──────── RECORDS SHOWN
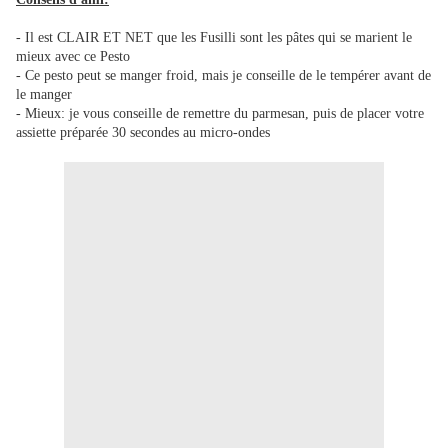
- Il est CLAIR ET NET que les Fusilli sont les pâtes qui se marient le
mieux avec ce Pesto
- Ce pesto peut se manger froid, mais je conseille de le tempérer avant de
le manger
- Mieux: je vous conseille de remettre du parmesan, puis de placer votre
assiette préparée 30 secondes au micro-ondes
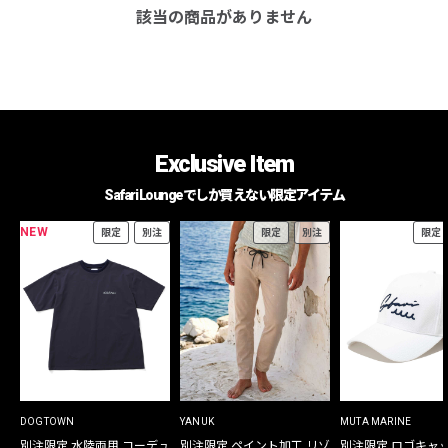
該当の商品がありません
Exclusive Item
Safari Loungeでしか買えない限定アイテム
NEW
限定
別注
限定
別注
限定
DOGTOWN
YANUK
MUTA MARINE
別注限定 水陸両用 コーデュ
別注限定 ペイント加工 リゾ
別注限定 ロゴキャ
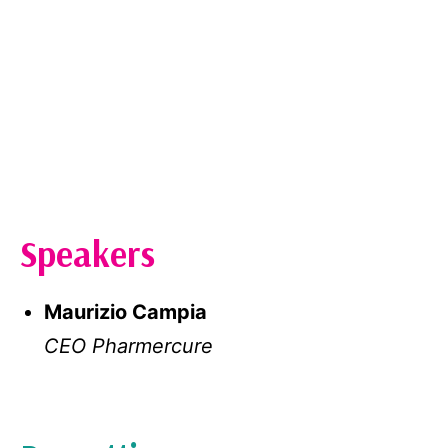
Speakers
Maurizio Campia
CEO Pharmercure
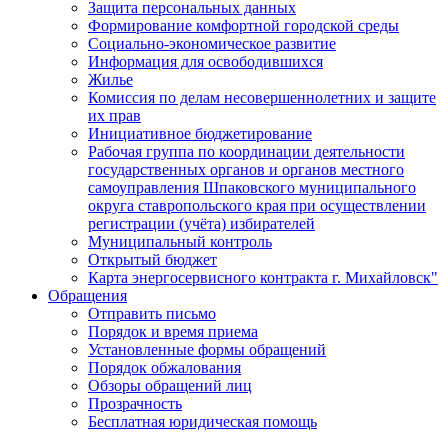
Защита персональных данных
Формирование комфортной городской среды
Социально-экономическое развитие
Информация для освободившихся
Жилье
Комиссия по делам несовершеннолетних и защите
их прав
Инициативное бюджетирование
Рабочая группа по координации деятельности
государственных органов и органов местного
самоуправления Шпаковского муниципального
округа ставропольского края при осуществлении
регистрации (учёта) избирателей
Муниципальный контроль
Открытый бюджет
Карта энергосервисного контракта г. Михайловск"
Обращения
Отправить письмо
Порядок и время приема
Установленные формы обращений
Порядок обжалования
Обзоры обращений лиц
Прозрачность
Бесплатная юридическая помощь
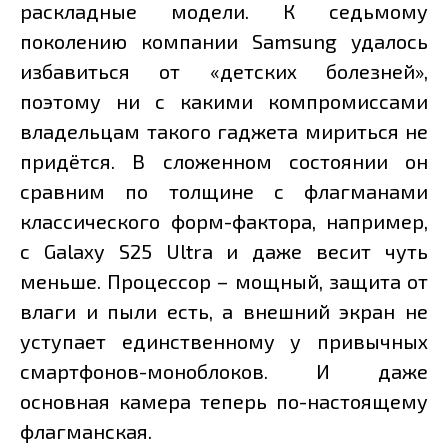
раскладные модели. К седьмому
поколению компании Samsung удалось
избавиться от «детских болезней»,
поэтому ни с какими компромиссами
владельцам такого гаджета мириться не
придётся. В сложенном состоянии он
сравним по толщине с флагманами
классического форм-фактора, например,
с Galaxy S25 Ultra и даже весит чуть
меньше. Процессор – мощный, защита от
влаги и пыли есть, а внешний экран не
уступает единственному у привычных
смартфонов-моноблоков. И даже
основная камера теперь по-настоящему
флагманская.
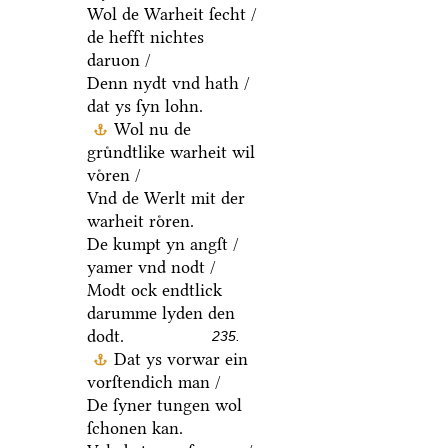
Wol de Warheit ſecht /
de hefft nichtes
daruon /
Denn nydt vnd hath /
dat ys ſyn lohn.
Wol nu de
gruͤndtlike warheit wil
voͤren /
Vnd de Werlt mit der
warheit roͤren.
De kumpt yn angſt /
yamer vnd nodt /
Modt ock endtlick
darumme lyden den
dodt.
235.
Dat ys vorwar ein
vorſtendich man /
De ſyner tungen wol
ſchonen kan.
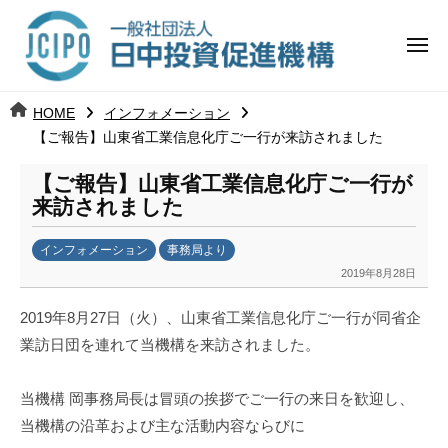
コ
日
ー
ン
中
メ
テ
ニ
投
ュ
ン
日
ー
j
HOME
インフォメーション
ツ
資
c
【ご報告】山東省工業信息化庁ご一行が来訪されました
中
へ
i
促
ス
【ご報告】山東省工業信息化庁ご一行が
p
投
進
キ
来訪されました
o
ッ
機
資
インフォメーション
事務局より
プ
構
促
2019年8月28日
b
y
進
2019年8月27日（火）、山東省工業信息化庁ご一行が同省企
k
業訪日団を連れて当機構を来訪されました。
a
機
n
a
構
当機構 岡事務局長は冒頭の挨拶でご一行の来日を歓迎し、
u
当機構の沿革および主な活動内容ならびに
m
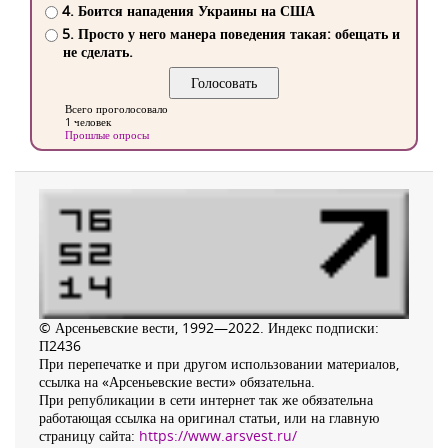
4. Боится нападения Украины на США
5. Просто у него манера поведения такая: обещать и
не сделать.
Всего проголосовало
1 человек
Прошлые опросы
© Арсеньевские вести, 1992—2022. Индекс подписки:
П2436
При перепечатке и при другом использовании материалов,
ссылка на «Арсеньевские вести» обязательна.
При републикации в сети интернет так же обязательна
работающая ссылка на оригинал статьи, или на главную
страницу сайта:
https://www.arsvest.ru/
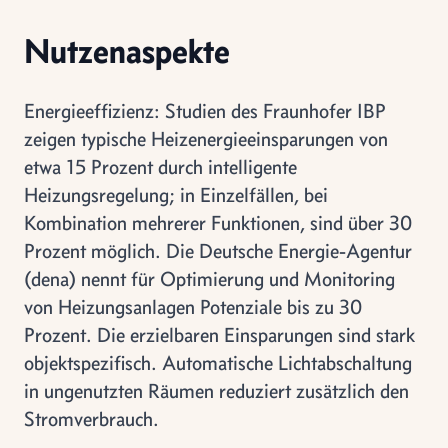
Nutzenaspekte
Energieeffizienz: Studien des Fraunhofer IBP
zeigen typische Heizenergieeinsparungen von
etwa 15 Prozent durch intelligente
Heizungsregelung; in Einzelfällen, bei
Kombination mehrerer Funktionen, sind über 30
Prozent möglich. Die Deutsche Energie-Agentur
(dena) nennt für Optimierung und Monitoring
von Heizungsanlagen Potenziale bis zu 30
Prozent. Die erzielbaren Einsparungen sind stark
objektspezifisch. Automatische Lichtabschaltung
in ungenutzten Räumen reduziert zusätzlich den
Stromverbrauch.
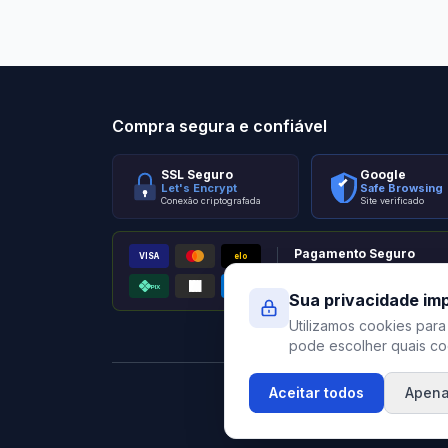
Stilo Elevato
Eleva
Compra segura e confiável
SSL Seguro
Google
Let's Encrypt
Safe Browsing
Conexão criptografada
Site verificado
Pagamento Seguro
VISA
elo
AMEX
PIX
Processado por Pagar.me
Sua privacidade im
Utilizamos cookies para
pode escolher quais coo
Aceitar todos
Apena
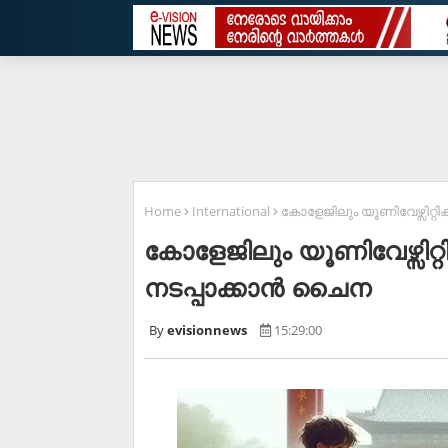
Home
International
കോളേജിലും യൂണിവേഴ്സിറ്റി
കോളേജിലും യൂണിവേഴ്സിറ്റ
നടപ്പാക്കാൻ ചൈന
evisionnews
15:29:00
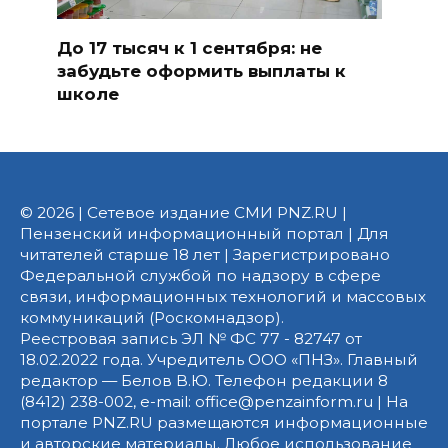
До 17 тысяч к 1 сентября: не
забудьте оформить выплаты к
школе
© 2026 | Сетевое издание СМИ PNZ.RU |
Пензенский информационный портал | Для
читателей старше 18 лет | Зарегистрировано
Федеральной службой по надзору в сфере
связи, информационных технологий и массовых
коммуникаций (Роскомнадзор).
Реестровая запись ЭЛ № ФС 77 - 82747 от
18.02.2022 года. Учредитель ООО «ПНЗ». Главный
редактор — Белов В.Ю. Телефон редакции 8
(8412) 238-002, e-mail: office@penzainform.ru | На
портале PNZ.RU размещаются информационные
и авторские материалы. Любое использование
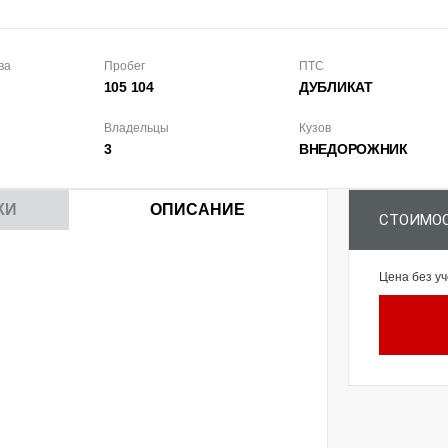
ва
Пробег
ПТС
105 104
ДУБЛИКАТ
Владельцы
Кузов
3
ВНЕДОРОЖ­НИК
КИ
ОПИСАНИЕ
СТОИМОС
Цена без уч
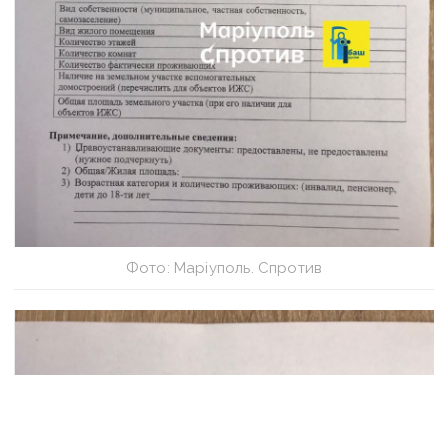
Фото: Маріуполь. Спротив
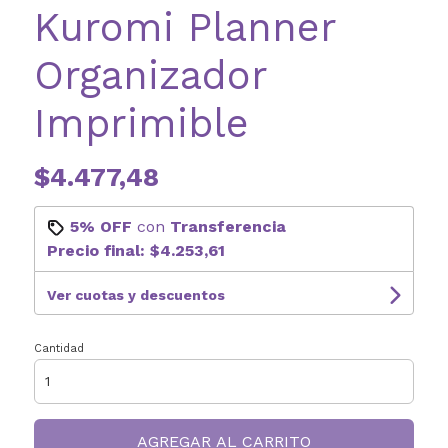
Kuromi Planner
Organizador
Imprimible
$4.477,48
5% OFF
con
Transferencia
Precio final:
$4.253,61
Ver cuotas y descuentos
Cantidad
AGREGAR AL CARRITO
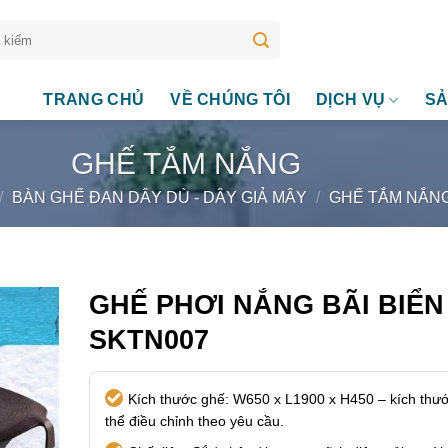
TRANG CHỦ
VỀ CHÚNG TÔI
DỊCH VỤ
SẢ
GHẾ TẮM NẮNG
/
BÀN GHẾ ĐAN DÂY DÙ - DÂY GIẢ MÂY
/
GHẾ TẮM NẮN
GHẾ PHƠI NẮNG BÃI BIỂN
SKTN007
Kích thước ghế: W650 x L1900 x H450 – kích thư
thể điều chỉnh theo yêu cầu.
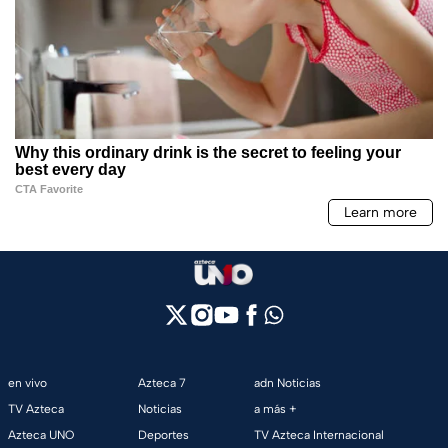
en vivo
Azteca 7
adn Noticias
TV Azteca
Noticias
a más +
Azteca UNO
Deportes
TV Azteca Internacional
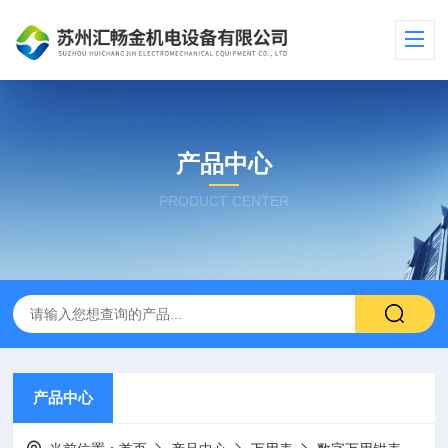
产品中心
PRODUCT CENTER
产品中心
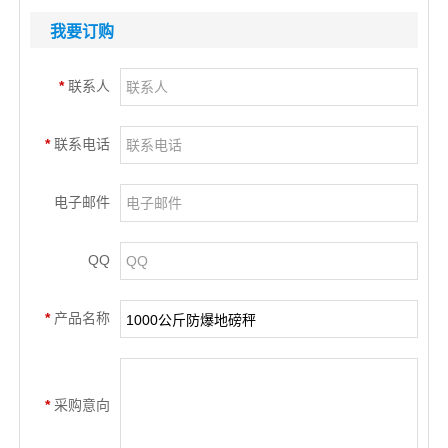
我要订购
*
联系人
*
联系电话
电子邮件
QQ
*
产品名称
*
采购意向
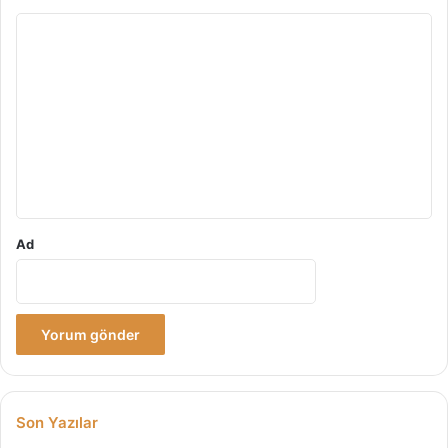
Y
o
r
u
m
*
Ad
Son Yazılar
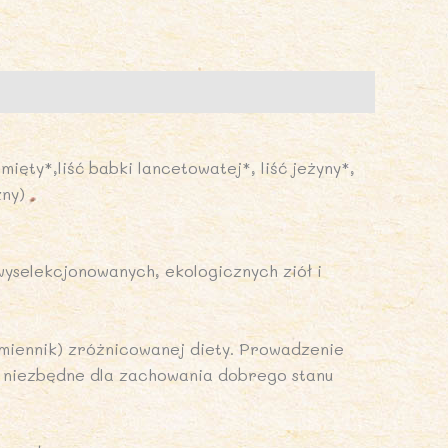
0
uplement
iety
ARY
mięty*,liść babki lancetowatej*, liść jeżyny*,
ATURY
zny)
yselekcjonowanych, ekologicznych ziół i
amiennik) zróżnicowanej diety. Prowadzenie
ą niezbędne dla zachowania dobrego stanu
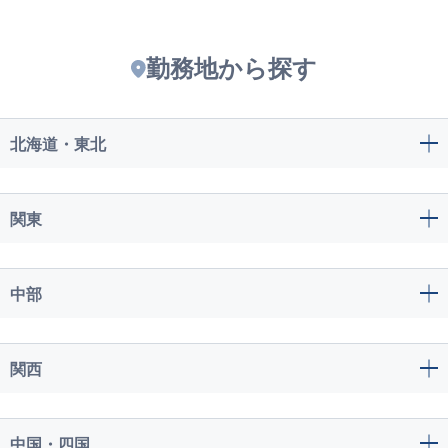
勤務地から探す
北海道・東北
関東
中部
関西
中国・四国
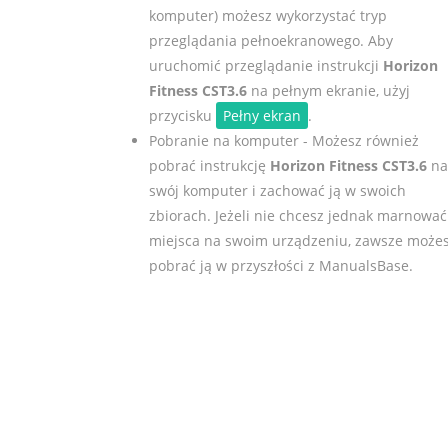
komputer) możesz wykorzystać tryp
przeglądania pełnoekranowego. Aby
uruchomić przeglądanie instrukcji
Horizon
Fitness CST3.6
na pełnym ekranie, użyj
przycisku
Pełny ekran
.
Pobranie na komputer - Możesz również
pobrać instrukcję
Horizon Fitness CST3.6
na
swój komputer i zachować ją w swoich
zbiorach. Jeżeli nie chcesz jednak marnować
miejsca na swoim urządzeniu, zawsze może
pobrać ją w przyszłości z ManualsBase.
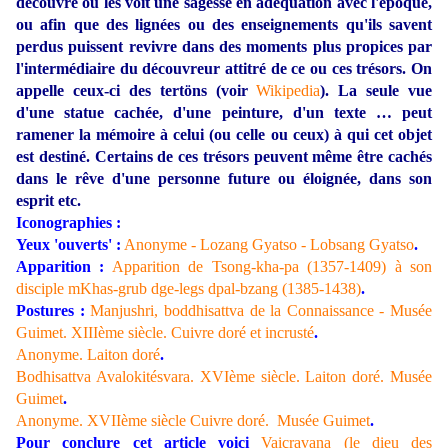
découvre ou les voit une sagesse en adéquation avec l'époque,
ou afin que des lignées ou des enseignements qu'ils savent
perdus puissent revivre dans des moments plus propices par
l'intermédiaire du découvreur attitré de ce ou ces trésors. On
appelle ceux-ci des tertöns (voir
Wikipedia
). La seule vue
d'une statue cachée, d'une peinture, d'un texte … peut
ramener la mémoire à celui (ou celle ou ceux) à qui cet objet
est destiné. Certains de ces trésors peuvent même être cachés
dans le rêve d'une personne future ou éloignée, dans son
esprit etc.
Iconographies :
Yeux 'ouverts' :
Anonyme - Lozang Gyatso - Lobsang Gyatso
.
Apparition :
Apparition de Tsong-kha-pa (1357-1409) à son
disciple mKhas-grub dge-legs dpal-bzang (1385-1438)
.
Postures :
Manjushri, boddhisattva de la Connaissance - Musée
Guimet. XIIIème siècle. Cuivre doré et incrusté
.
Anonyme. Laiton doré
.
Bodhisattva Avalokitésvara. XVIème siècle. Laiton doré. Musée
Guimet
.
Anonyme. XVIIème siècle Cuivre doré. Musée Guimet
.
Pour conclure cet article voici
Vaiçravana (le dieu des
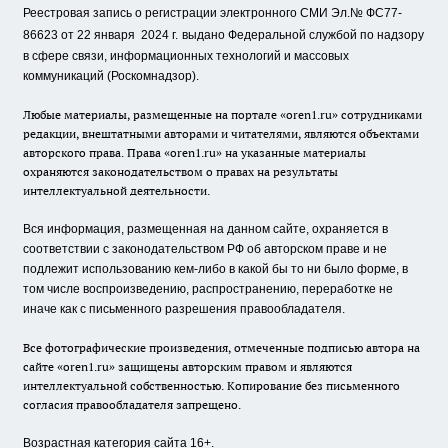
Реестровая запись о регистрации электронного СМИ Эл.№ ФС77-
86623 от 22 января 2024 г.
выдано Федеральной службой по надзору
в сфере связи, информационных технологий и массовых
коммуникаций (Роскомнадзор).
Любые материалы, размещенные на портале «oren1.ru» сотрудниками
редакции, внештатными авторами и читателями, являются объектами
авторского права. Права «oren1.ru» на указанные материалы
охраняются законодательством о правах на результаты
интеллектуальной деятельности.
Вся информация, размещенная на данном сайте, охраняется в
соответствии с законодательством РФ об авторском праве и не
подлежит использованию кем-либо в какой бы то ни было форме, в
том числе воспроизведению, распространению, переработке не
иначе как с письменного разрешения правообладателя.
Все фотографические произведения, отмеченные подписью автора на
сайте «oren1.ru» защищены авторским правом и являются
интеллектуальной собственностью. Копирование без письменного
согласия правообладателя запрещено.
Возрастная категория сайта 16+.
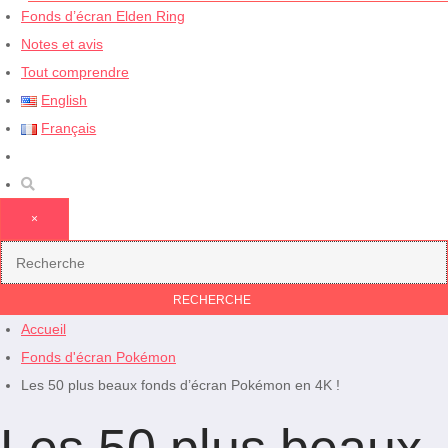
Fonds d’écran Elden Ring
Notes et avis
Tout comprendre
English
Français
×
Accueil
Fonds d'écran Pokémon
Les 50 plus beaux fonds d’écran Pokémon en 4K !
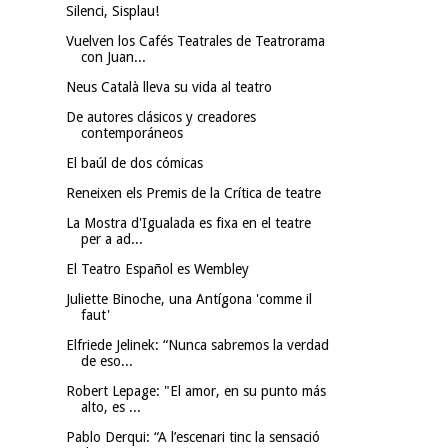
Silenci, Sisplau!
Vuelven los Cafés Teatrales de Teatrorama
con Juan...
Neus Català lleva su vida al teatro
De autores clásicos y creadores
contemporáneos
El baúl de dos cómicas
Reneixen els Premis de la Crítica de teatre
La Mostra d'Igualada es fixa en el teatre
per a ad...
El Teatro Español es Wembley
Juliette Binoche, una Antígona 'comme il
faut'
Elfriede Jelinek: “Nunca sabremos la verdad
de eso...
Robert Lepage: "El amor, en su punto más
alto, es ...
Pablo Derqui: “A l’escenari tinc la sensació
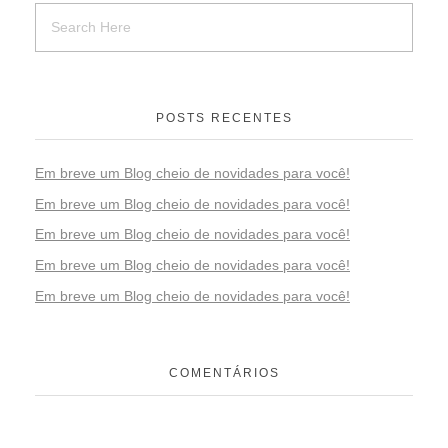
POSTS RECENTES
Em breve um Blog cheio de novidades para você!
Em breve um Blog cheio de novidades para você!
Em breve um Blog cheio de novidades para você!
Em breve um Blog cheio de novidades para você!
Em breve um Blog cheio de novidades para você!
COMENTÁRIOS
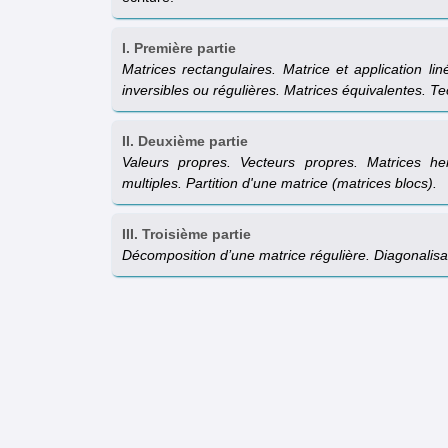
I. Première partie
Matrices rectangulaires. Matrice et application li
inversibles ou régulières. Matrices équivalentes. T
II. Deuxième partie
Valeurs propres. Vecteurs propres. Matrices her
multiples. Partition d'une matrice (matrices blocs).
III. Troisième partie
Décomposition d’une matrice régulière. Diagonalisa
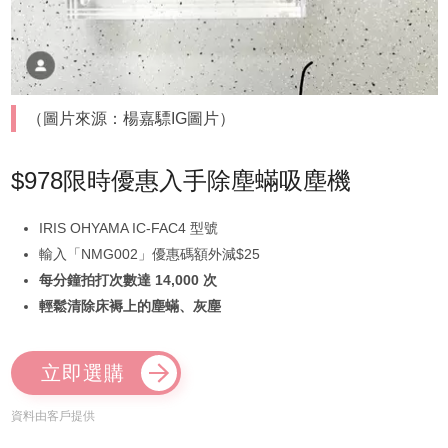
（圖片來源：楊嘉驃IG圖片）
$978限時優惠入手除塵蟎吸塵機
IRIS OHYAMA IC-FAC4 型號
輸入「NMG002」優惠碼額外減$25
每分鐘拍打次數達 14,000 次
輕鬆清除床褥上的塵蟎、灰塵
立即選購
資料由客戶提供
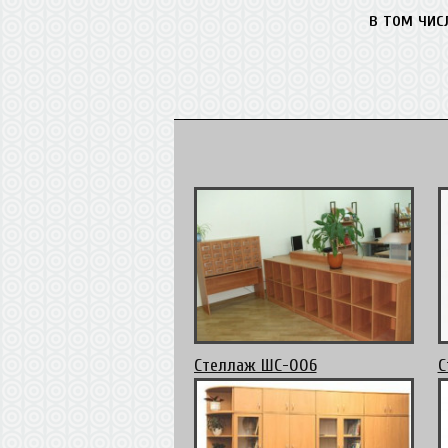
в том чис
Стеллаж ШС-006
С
────────────────
All pictures are to be skipped; the lines from the first line of the records through the line containing "CEO Pharmercure" are to be repeated exactly, both ends included.

- Il est CLAIR ET NET que les Fusilli sont les pâtes qui se marient le
mieux avec ce Pesto
- Ce pesto peut se manger froid, mais je conseille de le tempérer avant de
le manger
- Mieux: je vous conseille de remettre du parmesan, puis de placer votre
assiette préparée 30 secondes au micro-ondes
該当の商品がありません
Exclusive Item
Safari Loungeでしか買えない限定アイテム
NEW
限定
別注
限定
別注
限定
DOGTOWN
YANUK
MUTA MARINE
別注限定 水陸両用 コーデュ
別注限定 ペイント加工 リゾ
別注限定 ロゴキャ
Speakers
Maurizio Campia
CEO Pharmercure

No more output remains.